Thread

  1. Re: MergeAppend could consider sorting cheapest child path

    Alexander Pyhalov <a.pyhalov@postgrespro.ru> — 2025-04-29T17:25:48Z

    Andrei Lepikhov писал(а) 2025-04-29 16:52:
    > On 4/25/25 17:13, Andrei Lepikhov wrote:
    >> On 4/25/25 11:16, Alexander Pyhalov wrote:
    >>> Usually, sorted cheapest_total_path will be cheaper than sorted 
    >>> fractional/startup path at least by startup cost (as after sorting it 
    >>> includes total_cost of input path). But we ignore this case when 
    >>> selecting cheapest_startup and cheapest_fractional subpaths. As 
    >>> result selected cheapest_startup and cheapest_fractional can be not 
    >>> cheapest for startup or selecting a fraction of rows.
    >> I don't know what you mean by that. The cheapest_total_path is 
    >> considered when we chose optimal cheapest_total path. The same works 
    >> for the fractional path - get_cheapest_fractional_path gives us the 
    >> most optimal fractional path and probes cheapest_total_path too.
    >> As above, not sure about min-startup case for now. I can imagine 
    >> MergeAppend over sophisticated subquery: non-sorted includes highly 
    >> parameterised JOINs and the alternative (with pathkeys) includes 
    >> HashJoin, drastically increasing startup cost. It is only a theory, of 
    >> course. So, lets discover how min-startup works.
    > After a second thought I have caught your idea.

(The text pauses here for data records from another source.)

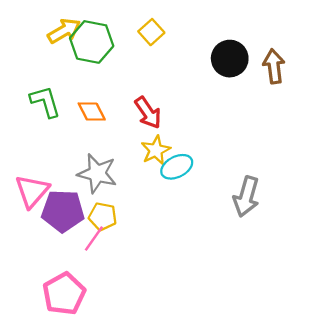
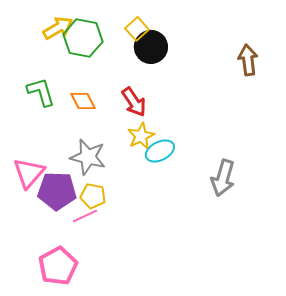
black circle: (230, 59) -> (151, 47), moved
pink line: (94, 239) -> (85, 216), turned 30

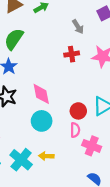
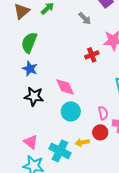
red cross: (72, 54) -> (92, 55), moved
red circle: (78, 111) -> (100, 132), moved

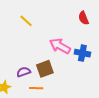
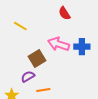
red semicircle: (84, 18) -> (64, 13), moved
brown square: (45, 69) -> (37, 58), moved

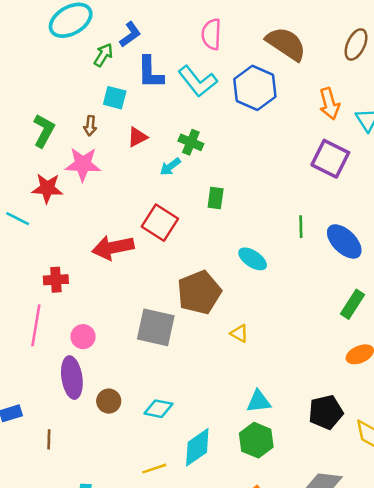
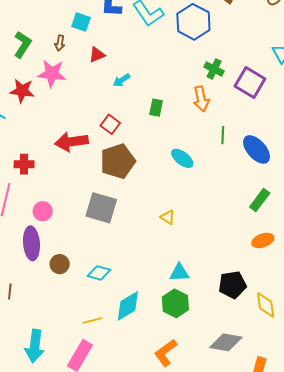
orange arrow: (329, 104) -> (201, 99), moved
green cross: (191, 142) -> (214, 69), moved
red square: (160, 223) -> (110, 124), size x0.7
brown pentagon: (199, 292) -> (118, 161), moved

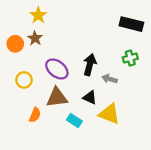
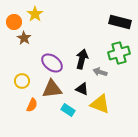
brown star: (35, 38) -> (24, 38), moved
orange circle: (15, 44) -> (14, 22), moved
green cross: (130, 58) -> (119, 53), size x1.5
yellow circle: (24, 80) -> (22, 81), moved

I agree that for a 
    > fractional path it have no sense to choose any other path except a 
    > cheapest total one.
    > There are the modified patch in the attachment.
    > 
    > Also, to be more objective, I propose to use examples in argumentation 
    > - something like in attached test2.sql script.
    
    Hi.
    I've looked through new patch and found minor inconsistencies in 
    get_cheapest_path_for_pathkeys_ext() and 
    get_cheapest_fractional_path_for_pathkeys_ext().
    
    In get_cheapest_fractional_path_for_pathkeys_ext() we check that 
    base_path is not NULL
            path = get_cheapest_fractional_path_for_pathkeys(rel->pathlist, 
    pathkeys,
                                                                              
                                    required_outer, fraction);
    
            base_path = rel->cheapest_total_path;
    
            /* Stop here if the path doesn't satisfy necessary conditions */
            if (!base_path || !bms_is_subset(PATH_REQ_OUTER(base_path), 
    required_outer))
                    return path;
    
    But it seems, base_path can't be NULL (as add_paths_to_append_rel() is 
    called after set_rel_pathlist() for childrels).

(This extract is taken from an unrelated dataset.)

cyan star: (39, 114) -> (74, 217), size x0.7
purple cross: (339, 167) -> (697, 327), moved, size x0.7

    However,  path can. Can we do these two functions 
    get_cheapest_path_for_pathkeys_ext() and 
    get_cheapest_fractional_path_for_pathkeys_ext()
    more similar?
    
    Also we check base_path for required_outer and require_parallel_safe, 
    but if cheapest path for pathkeys is NULL, these checks are not 
    performed. Luckily, they seen to be no-op anyway due to 
    cheapest_total->param_info == NULL and function arguments being NULL 
    (required_outer) and false (require_parallel_safe). Should we do 
    something about this? Don't know, perhaps, remove these misleading 
    arguments?
    
    Now, if we return cheapest_total_path from 
    get_cheapest_fractional_path_for_pathkeys_ext() if cheapest paths for 
    pathkeys don't exist, do the following lines
    
    
                                     /*
                                      * If we found no path with matching 
    pathkeys, use the
                                      * cheapest total path instead.
                                      *
                                      * XXX We might consider partially 
    sorted paths too (with an
                                      * incremental sort on top). But we'd 
    have to build all the
                                      * incremental paths, do the costing 
    etc.
                                      */
                                     if (!cheapest_fractional)
                                             cheapest_fractional = 
    cheapest_total;
    
    become no-op? And we do return non-null path from  
    get_cheapest_fractional_path_for_pathkeys_ext(), as it seems we return 
    either cheapest_total_path or cheapest fractional path from 
    get_cheapest_fractional_path_for_pathkeys_ext().
    
    -- 
    Best regards,
    Alexander Pyhalov,
    Postgres Professional